After Minnesota’s runaway fraud, Congress proposes tripwires
One of the disappointments of Minnesota’s sprawling fraud scandal is that it might be just another issue that taps into our hyper political partisanship and brute tribalism. What I mean is that some might only care about the fraud for the sake of punishing political opponents and others dismiss it because their so-called side is a target.
A new bill from Sen. Joni Ernst tries to cut through some of that by focusing on the mechanics with early-warning “tripwires” and stronger recovery requirements to claw back stolen taxpayer funds.
The proposal would tighten how federal child-care dollars are paid out, pushing states to reimburse providers based on documented attendance (not just enrollment) and emphasizing payment after services are delivered. It also adds record-keeping expectations so auditors can verify what actually happened. On the health-care side, the bill would require states to notify HHS when certain costs or billing volumes spike dramatically, an attempt to catch suspicious “surges” before they become billion-dollar disasters.

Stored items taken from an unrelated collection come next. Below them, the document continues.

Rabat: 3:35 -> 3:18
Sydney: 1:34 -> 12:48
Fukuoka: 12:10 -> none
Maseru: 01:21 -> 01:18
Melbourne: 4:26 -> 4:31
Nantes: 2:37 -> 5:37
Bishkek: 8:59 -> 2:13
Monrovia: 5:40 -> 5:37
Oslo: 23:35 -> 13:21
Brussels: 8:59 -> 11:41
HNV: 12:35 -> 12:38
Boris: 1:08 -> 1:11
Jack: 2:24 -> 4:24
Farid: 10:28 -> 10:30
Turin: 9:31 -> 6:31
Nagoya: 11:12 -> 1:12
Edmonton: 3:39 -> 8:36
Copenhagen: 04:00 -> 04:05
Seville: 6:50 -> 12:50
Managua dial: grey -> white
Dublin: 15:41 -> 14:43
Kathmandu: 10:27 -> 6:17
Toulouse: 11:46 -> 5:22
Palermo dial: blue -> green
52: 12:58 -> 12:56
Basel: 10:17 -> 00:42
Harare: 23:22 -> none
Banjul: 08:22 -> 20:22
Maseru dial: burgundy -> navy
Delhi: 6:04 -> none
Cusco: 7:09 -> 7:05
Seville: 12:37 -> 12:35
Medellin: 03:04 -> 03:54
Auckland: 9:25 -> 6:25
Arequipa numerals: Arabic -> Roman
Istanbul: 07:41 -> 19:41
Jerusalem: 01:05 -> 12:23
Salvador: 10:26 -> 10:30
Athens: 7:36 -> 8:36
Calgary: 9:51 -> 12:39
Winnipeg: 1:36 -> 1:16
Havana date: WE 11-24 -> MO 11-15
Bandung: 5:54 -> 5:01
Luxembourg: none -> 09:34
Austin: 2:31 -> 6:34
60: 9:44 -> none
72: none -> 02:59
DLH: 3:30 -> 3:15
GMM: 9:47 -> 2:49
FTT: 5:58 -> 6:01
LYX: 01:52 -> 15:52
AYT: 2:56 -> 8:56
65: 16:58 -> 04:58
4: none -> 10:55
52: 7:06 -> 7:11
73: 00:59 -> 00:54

Those are needed guardrails. But the deeper lesson isn’t just catch and punish more fraud. Tripwires are an effective tactic for warfare but you don’t win a war against fraud with mines or booby traps alone.
There is certainly a need for a lot more Congressional oversight in America today but program design matters, too. When money flows from taxpayers to Washington and back through complex pass-through structures, accountability can get blurry, and that creates an environment where the scammers thrive. A serious reform agenda should pair better detection and clawbacks with federalism-minded simplification: clearer responsibility, fewer middle layers, and more authority closer to outcomes, without sacrificing transparent audits and real consequences for abuse. In short, the best long-term solution is to push states to appropriate more dollars for their own programs without all the D.C. tentacles and control.
That Sen. Ernst’s bill to protect the federal taxpayer against fraud is likely considered partisan further highlights the dilemma to combating fraud in our political environment today. How do we get state lawmakers care more? Diffuse power and politics to the states. I guarantee Minnesotans are more apt to punish those in power and those that committed the fraud if they are on the hook for the majority of the costs.